Banks that scrap short term special introductory rates on products for customers, while they position this as for the benefit of existing customers are not simply being altruistic. They are doing this because they know that by adopting a customer- rather than a product-centric approach to running their bank there can be a significant improvement in the long term profitability of their businesses.
Over the past few years there has been a significant price war in the 0% Balance Transfer (BT) credit card market. As one competitor has extended the length of the 0% interest period by one month the next has extended it a further month. Six months ago the market thought that no one would go further than a 28 month (2 years three months) period but it has now got to the point where Barclaycard is offering a 31 month interest free period. It could be argued that this is really good news for customers as fierce competition is driving better deals for consumers. However what is interesting to note is that the top three places in the BT card table are all being offered by one of the Big Four banks - Barclays, HSBC and Lloyds Banking Group. With their very large deposit and current account bases they have large amounts of low cost money to lend which they, it could be said, are using to keep other competitors out, particularly the smaller players who have to resort to the wholesale markets to fund these loans. By extending the periods so long it makes it too expensive for smaller players to compete.
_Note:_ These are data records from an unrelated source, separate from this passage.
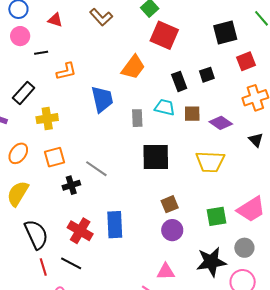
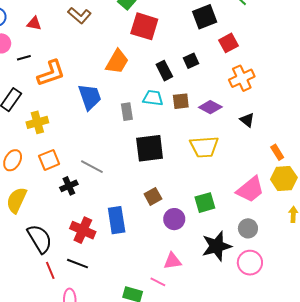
orange L-shape: (66, 71) -> (51, 73), size x1.4
brown square: (170, 204) -> (153, 196), moved
green square: (216, 216) -> (205, 203), moved

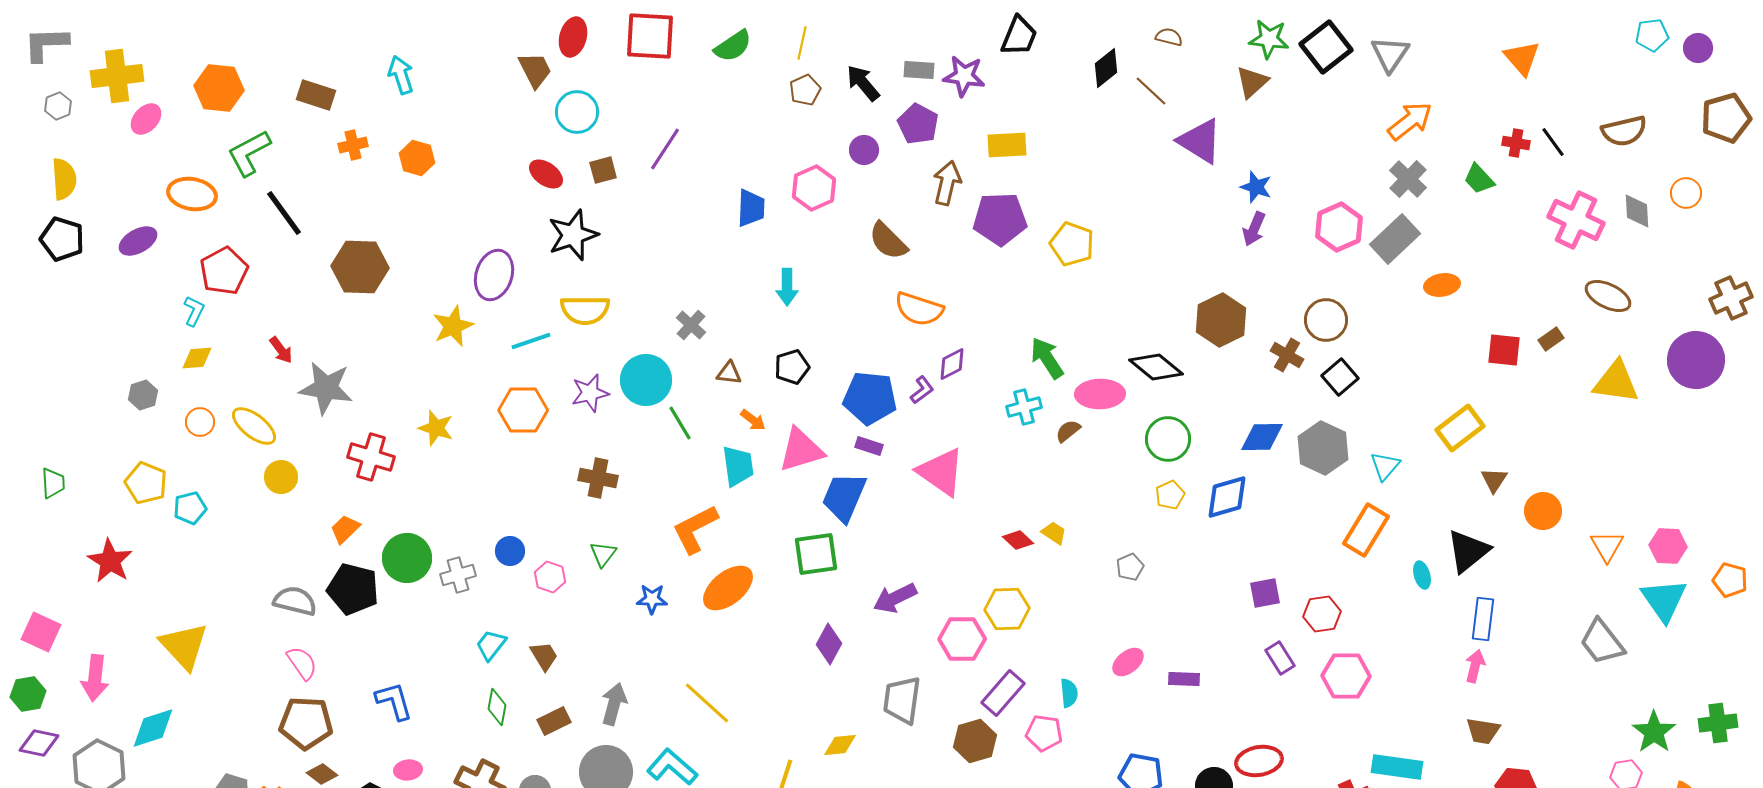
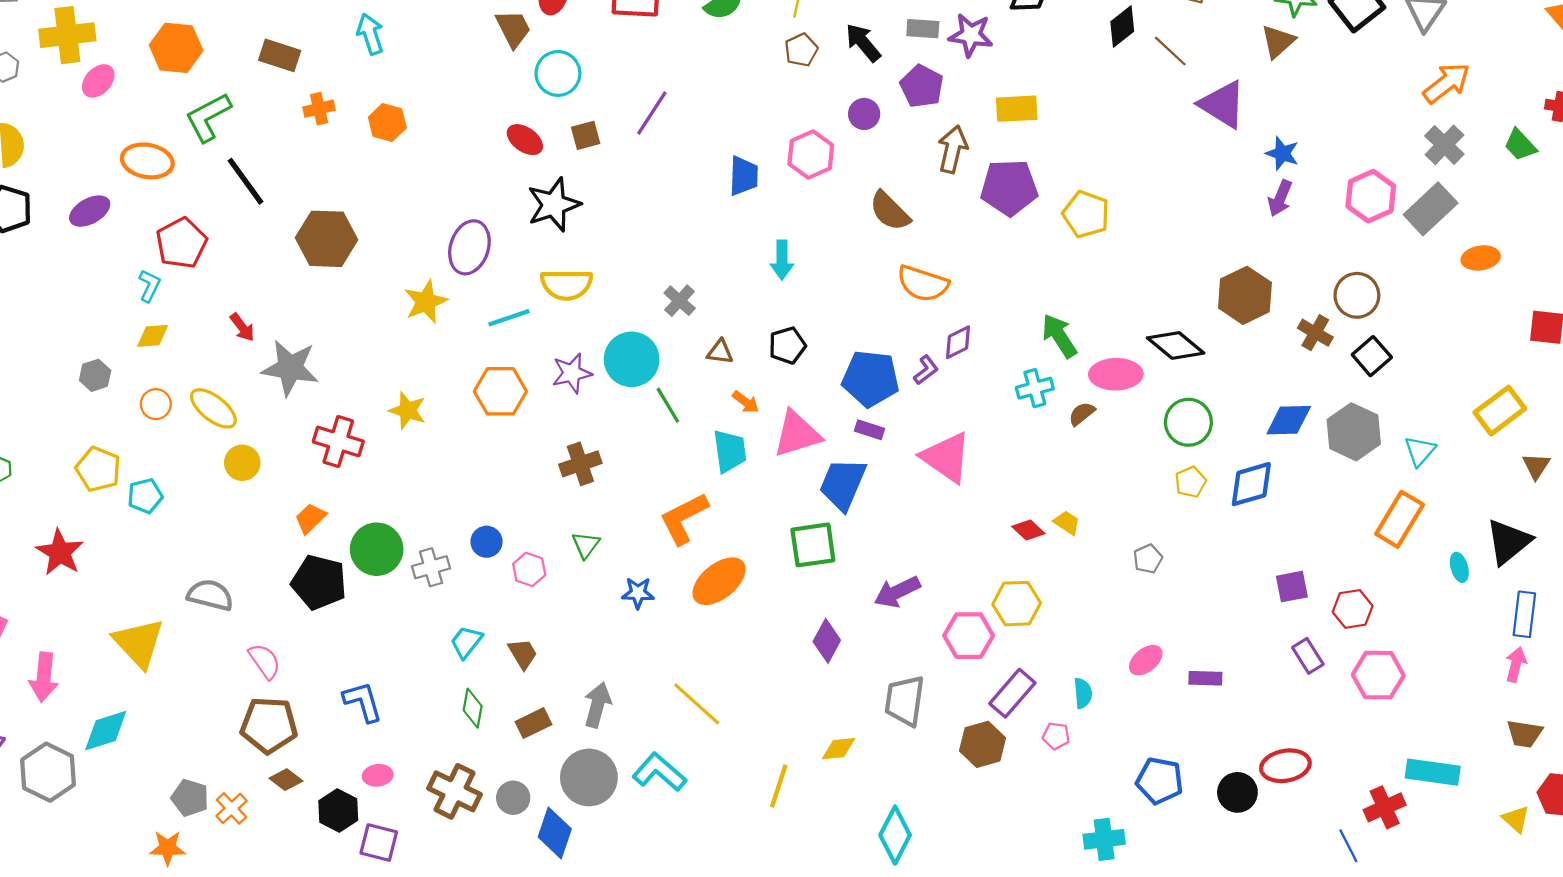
brown cross: (598, 478) -> (580, 464), turned -30
gray semicircle: (295, 601) -> (210, 595), moved
pink pentagon: (1044, 733) -> (1056, 736), size x0.7

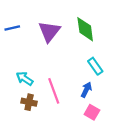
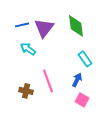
blue line: (12, 28) -> (22, 25), moved
cyan arrow: (25, 79) -> (28, 49), moved

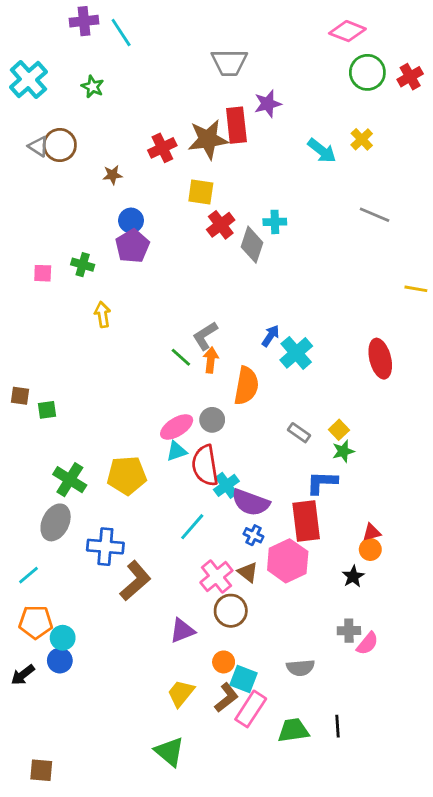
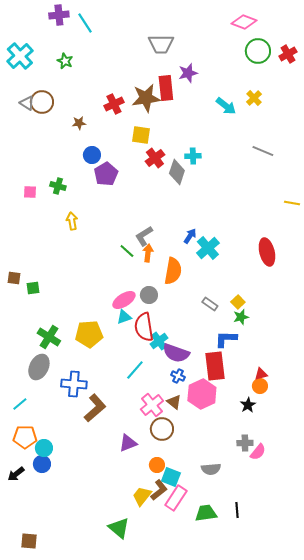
purple pentagon: (132, 246) -> (106, 174), moved
yellow trapezoid: (181, 693) -> (142, 496), moved

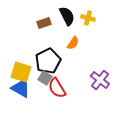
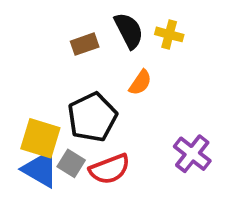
gray square: (45, 78) -> (71, 163), moved
red semicircle: (57, 88) -> (110, 169), turned -80

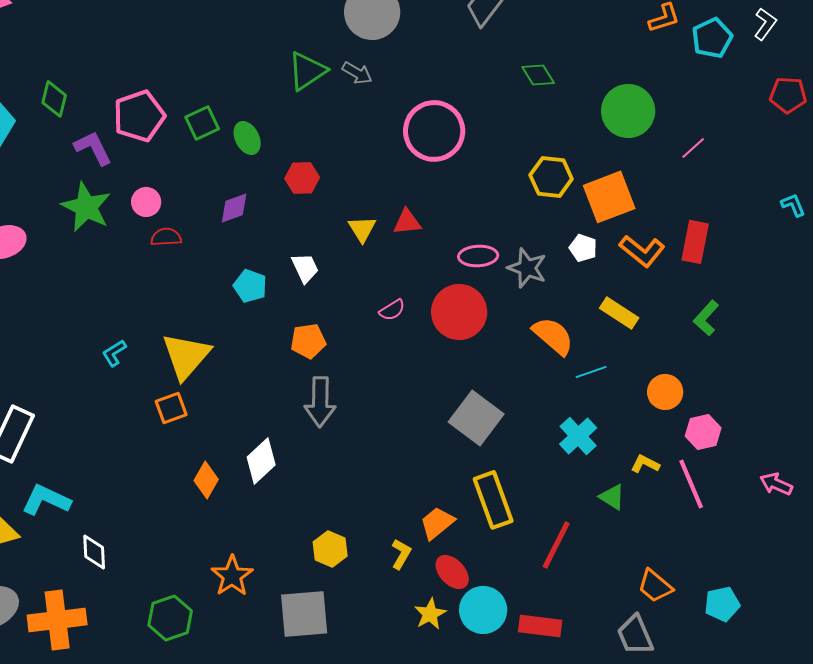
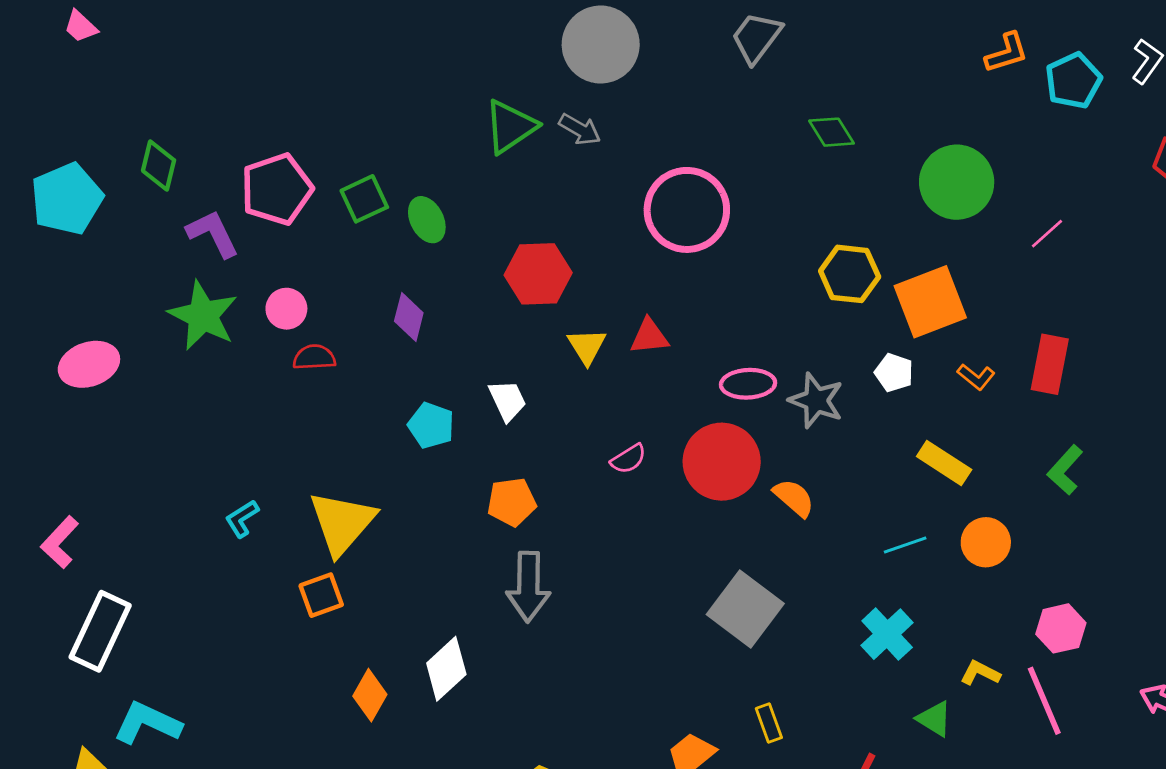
red hexagon: (302, 178) -> (538, 274), moved, size x1.4
purple diamond: (234, 208) -> (409, 317), turned -56
orange L-shape: (642, 251) -> (976, 377), size x0.6
orange semicircle: (553, 336) -> (794, 498), moved, size x0.7
orange circle: (665, 392) -> (986, 542), moved
yellow rectangle: (493, 500) -> (769, 723), size x0.5

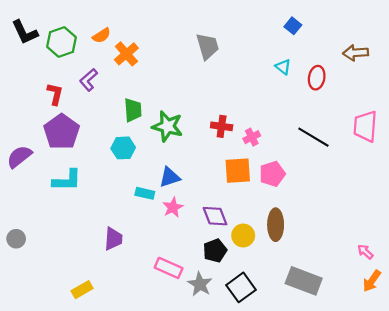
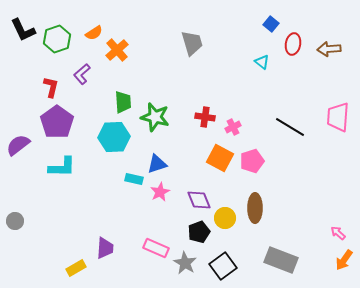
red ellipse: (317, 78) -> (293, 44), moved
cyan hexagon: (123, 148) -> (114, 137), size x1.4
orange square: (238, 171) -> (220, 158), turned 32
purple trapezoid: (113, 239) -> (105, 248), moved

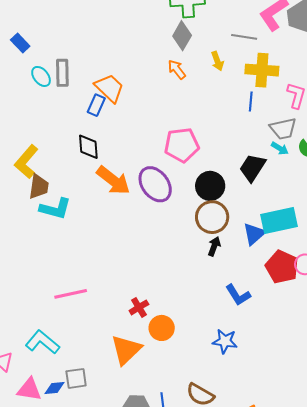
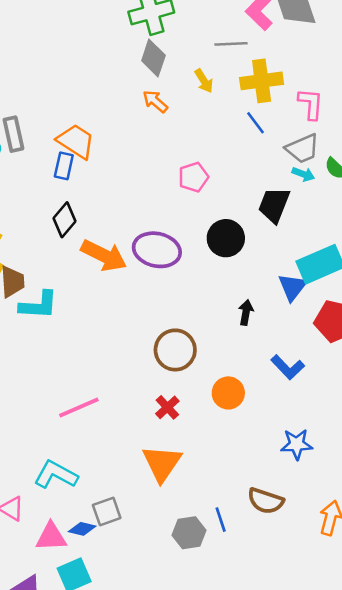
blue line: (251, 101) -> (256, 123), turned -30
pink pentagon: (182, 145) -> (193, 177), moved, size x0.7
black diamond: (88, 147) -> (64, 220), turned 56
purple ellipse: (155, 184) -> (157, 250), turned -30
brown circle: (212, 217) -> (175, 350), moved
orange circle: (162, 328) -> (228, 393), moved
blue star: (225, 341) -> (297, 444), moved
blue diamond: (54, 388) -> (82, 529), turned 30

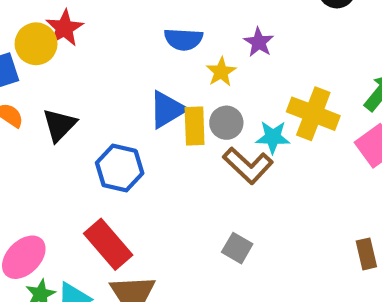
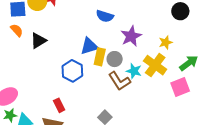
purple star: (259, 42) -> (131, 36), moved, size x1.5
yellow star: (221, 72) -> (166, 42), moved
blue hexagon: (120, 168) -> (72, 71), moved
red rectangle: (108, 244) -> (59, 105), moved, size x0.6

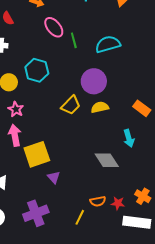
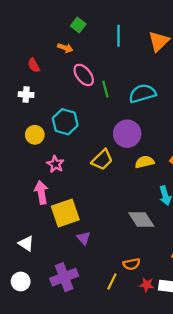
yellow semicircle: (100, 107) -> (145, 162), moved
pink star: (16, 109) -> (55, 164), moved
red star: (118, 203) -> (147, 285), moved

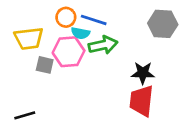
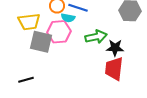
green arrow: (103, 45) -> (96, 37), moved
gray square: (45, 65) -> (41, 42), size x1.6

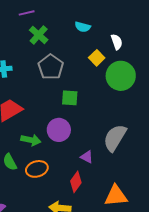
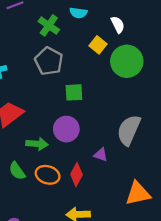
green cross: (39, 35) -> (49, 25), moved
orange ellipse: (37, 169) -> (48, 175), turned 40
red diamond: (76, 182) -> (77, 175), moved

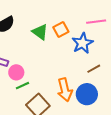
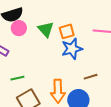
blue star: (82, 43) -> (72, 49), moved
pink circle: (16, 72) -> (19, 28), moved

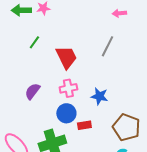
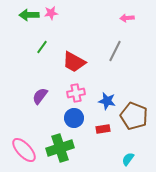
red trapezoid: (66, 57) -> (74, 62), turned 145
red rectangle: (84, 125) -> (103, 129), moved
brown pentagon: (126, 127) -> (134, 116), moved

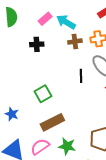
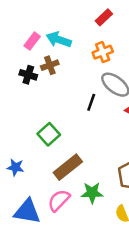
brown cross: (75, 41) -> (50, 65), moved
black cross: (37, 44) -> (28, 75), turned 32
black line: (81, 76) -> (91, 102), turned 32

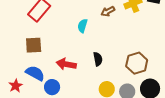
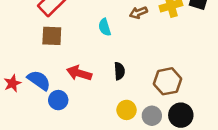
cyan semicircle: (82, 26) -> (105, 27), turned -40
brown square: (34, 45) -> (52, 36), moved
red star: (16, 86) -> (12, 83), moved

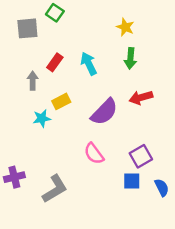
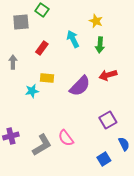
cyan arrow: (89, 64) -> (73, 39), moved
gray arrow: (33, 81) -> (13, 62), moved
yellow rectangle: (61, 101) -> (47, 78), turned 32
pink semicircle: (94, 154) -> (66, 138), moved
blue square: (132, 181) -> (104, 159), moved, turned -32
But why are the big banks so keen to lend customers money apparently free for so long? There is of course an up front a fee based on a percentage of the balance being paid - in the case of Barclaycard it is 3.5% which is reduced to 2.99% by a refund (nothing like simplicity!). What this gives the banks offering these products is short term fees, which, with interest rates being so low, fee income is particularly important for short term profits. None of the banks that offers these products has a competitive APR (Annual Percentage Rate) for additional transactions. The banks also know that these are customers who do not pay off their credit cards every month otherwise they would not have got a balance to transfer in the first place. Until recent regulation came into place forcing banks to pay off the most expensive debt first (in this case the new transactions not the 0% balance) this was almost a licence for banks to make money as every payment customers made was used to pay off the 0% balance meaning every new tranaction that was rolled over the month end would continue to rack up high interest rate charges. Even with the change in legislation, whilst these cards are positioned as a way for customers to pay off their debts, the banks concerned are certainly hopeful that their customers will continue to use their credit cards accruing the bank interchange and other fees for every transaction as well as building a large balance for when the 0% interest rate expires.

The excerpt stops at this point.